Miré a Chamorro. En pocas palabras, no sólo teníamos un resumen competente de los hechos. Aquel providencial testigo nos proporcionaba, también, unos cuantos buenos cabos de los que tirar.

– Muy bien, señor Radoveanu -dije-, le felicito por su memoria y le agradezco la minuciosidad. Nos será muy útil, seguro. Ahora me gustaría hacerle algunas preguntas, y le ruego que se esfuerce un poco, porque todo lo que pueda responderme es importante.

– Si puedo ayudarles, encantado. España es mi segundo país, ustedes me han dado trabajo y hogar. Y yo soy una persona agradecida.

– Antes de nada, ¿no reconoció usted a la mujer?

– ¿Se refiere a si me di cuenta de que era una presentadora de televisión? Pues la verdad es que no. Hombre, algo sí me sonaba su cara, pero no caí, pensé que quizá me recordaba a alguna otra persona. No suelo ver mucha televisión. De hecho, ni siquiera tengo tele.

– Ajá -anoté, algo sorprendido.

– Prefiero leer -explicó-. Me ayuda a mejorar el español, y aquí, en el pueblo, hay una biblioteca llena de libros que no lee nadie.

– ¿Ah, sí?

– Sí. Sacan siempre los últimos que se han publicado, y los deuvedés de películas, por eso sí que hay tortas. Pero yo leo libros españoles antiguos: Cervantes, Galdós, Baroja, Machado, Unamuno. Ésos no los saca nadie. Y me sirven mucho para entenderlos a ustedes.

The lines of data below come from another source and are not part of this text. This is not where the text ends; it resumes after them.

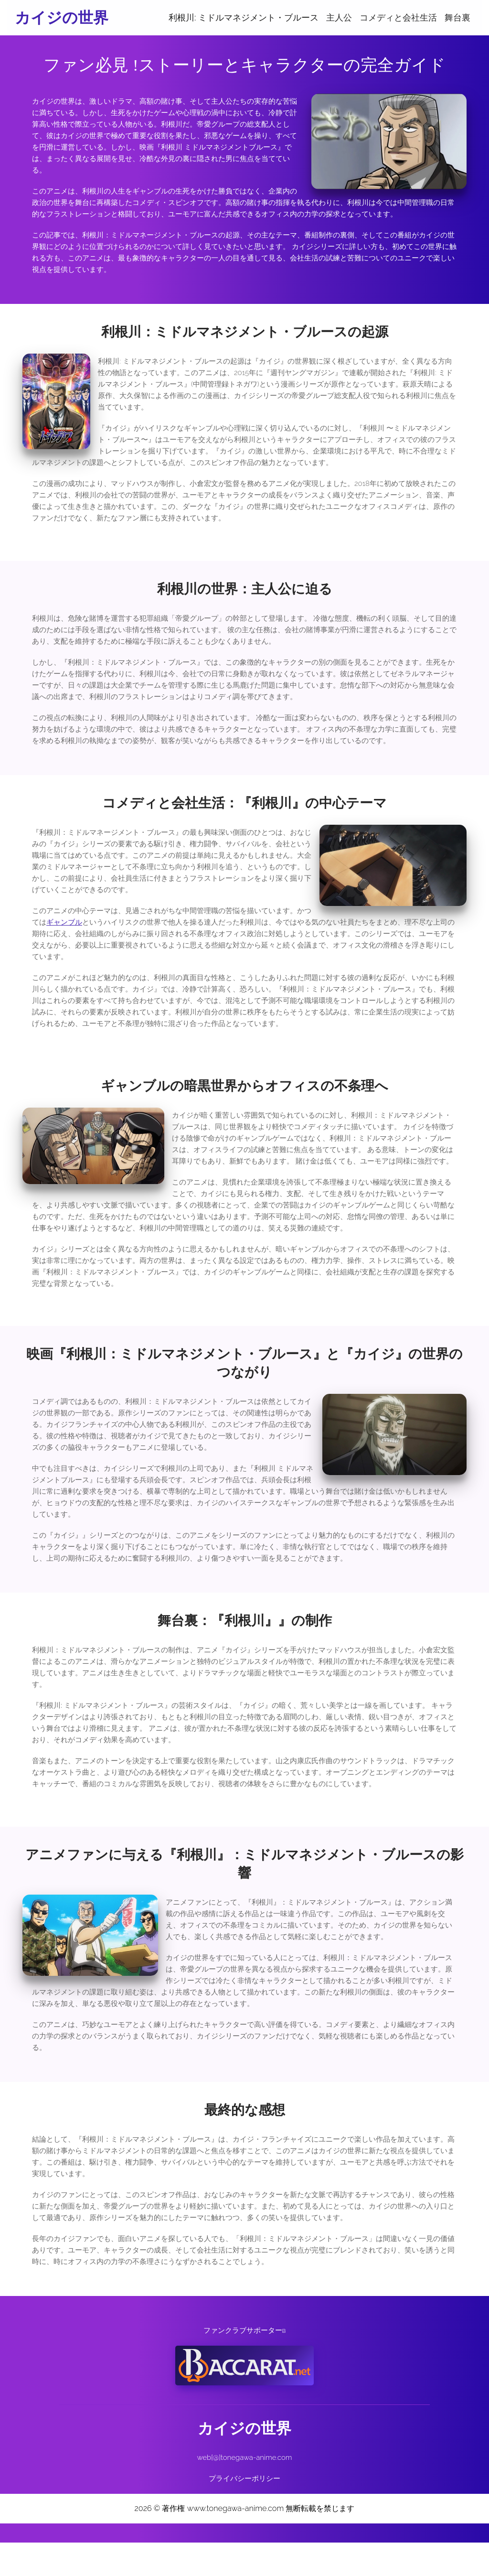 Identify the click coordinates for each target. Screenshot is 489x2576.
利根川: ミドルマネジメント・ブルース (244, 17)
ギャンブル (64, 952)
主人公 (339, 17)
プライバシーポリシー (244, 2512)
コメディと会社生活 (398, 17)
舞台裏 (457, 17)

– Curioso. A veces uno piensa que este país ya no tiene nada que ver con el país en el que vivió esa gente que usted dice.

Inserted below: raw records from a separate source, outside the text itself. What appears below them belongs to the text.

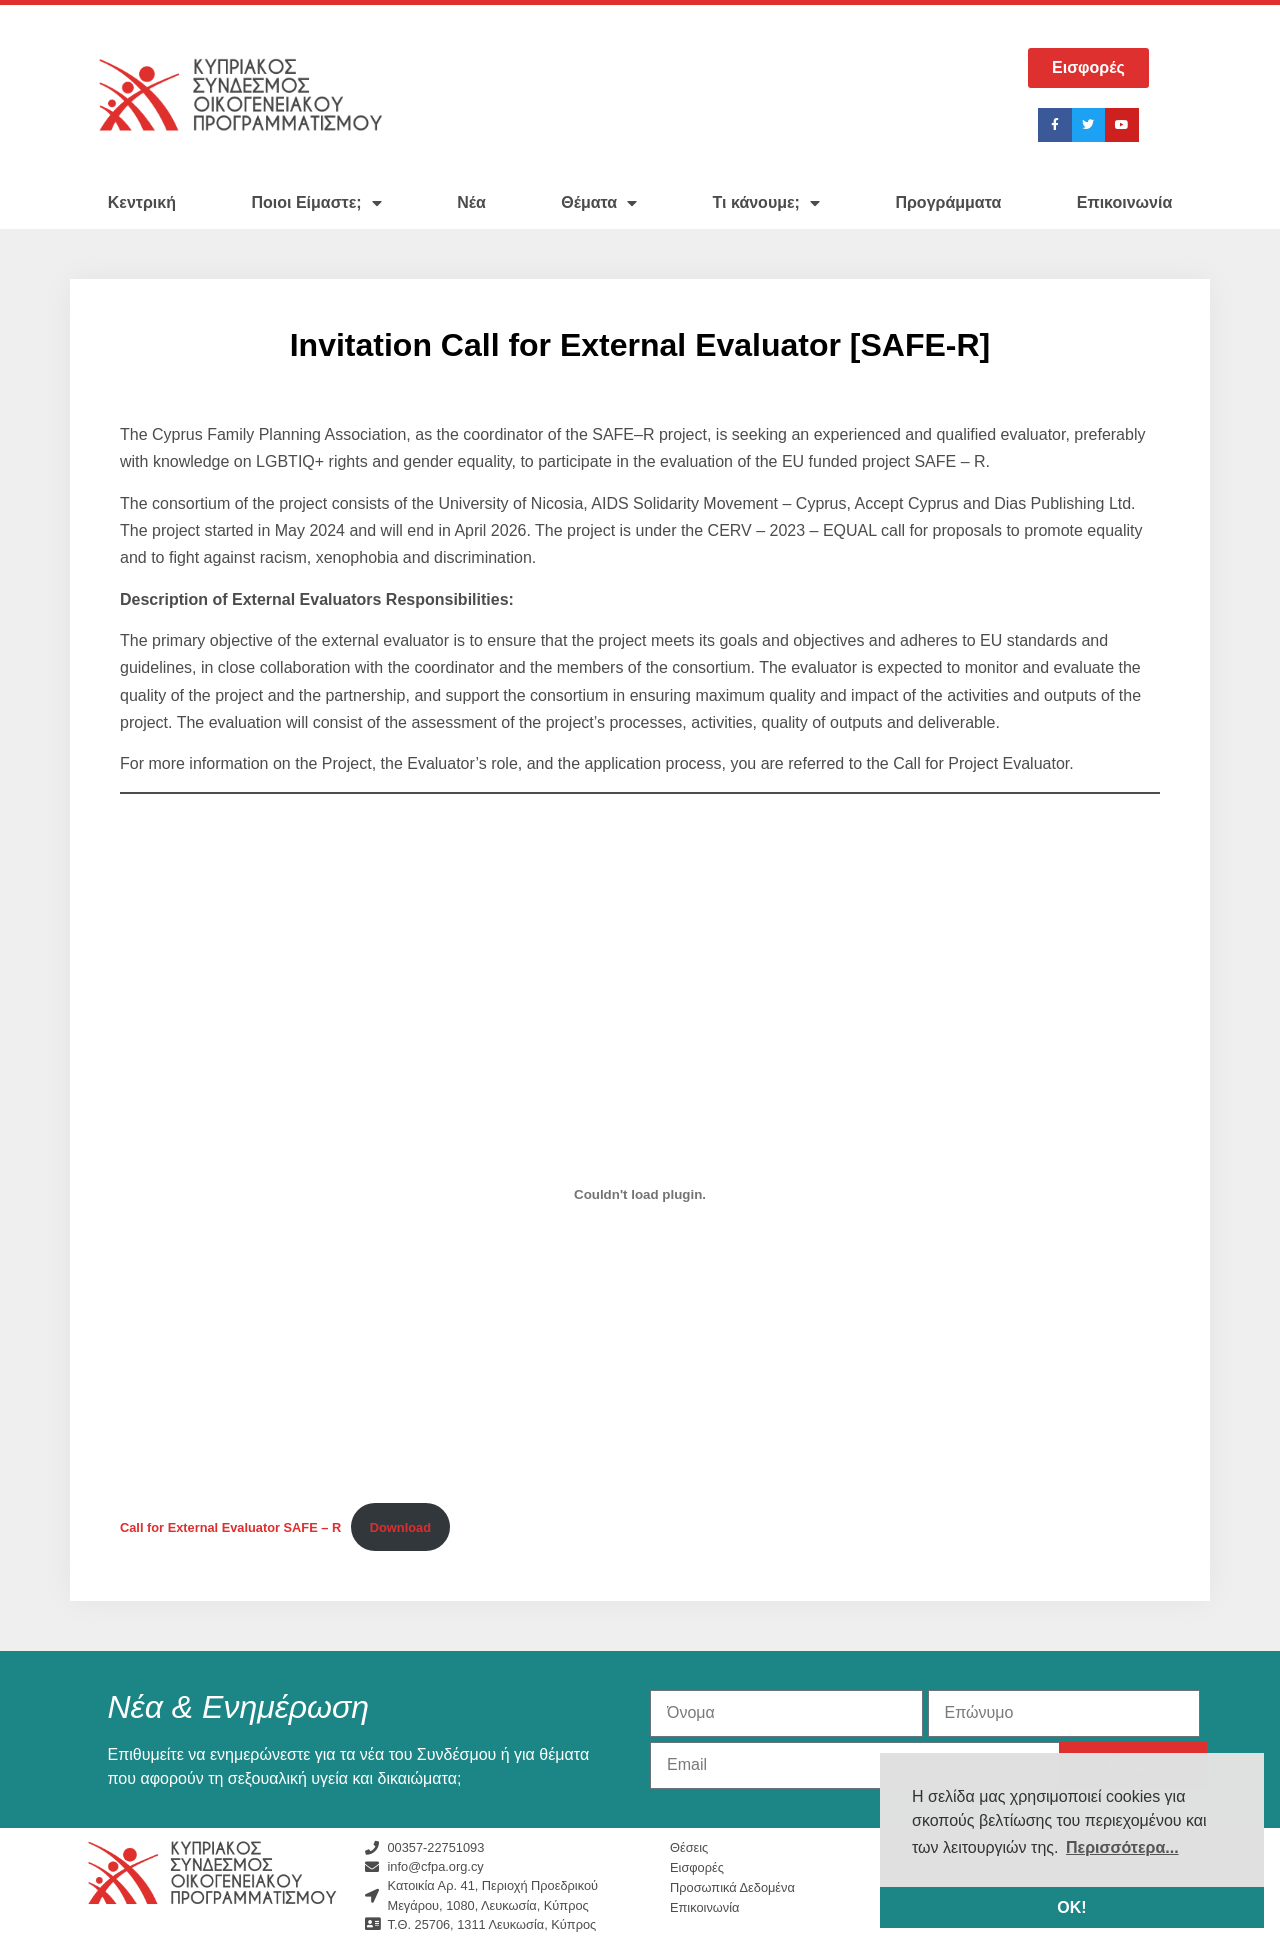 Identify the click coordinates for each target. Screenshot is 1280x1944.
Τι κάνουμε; (766, 203)
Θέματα (599, 203)
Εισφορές (697, 1867)
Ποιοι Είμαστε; (316, 203)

– Pues no se crea. Si le vale la opinión de un rumano.

– Seguramente vale más que la mía. En fin, que no la reconoció, me dice. ¿Y observó en ella algo extraño? Me refiero a su estado de ánimo, a si estaba tranquila o inquieta, si es que pudo percibir algo.

Aquí, Gheorghe Radoveanu se tomó su tiempo. No quería defraudar las expectativas que habíamos puesto en su testimonio.

– Yo diría que estaba tranquila, la verdad. Por lo menos, no la noté nerviosa. Y también se la veía muy sonriente. Un poco distraída, puede ser, pero tampoco esperaba que me prestara mucha atención. Ya sé que para la gente como ella sólo soy el que pone la gasolina.

Radoveanu era algo más, un tipo bien plantado, con un rostro de armoniosa factura y penetrantes ojos verdosos. Pero si Neus ya llevaba un muñeco para jugar, podía comprenderse que no se fijara.

– Y en cuanto a él -intervino Chamorro-, ese hombre que la esperaba en el Audi, ¿no puede precisarnos más cómo era?

– Le he dicho lo que recuerdo. Moreno, y sobre los veinticinco años. Desde luego, bastante más joven que ella. Sólo lo vi sentado, así que no puedo decirle nada de su estatura. No me pareció bajo, pero a veces la gente engaña. Bueno, ahora que pienso, tenía una nariz fina, y el pelo algo largo, sin llegar a la melena. No sé si eso les sirve de mucho, el pelo es fácil de cortar.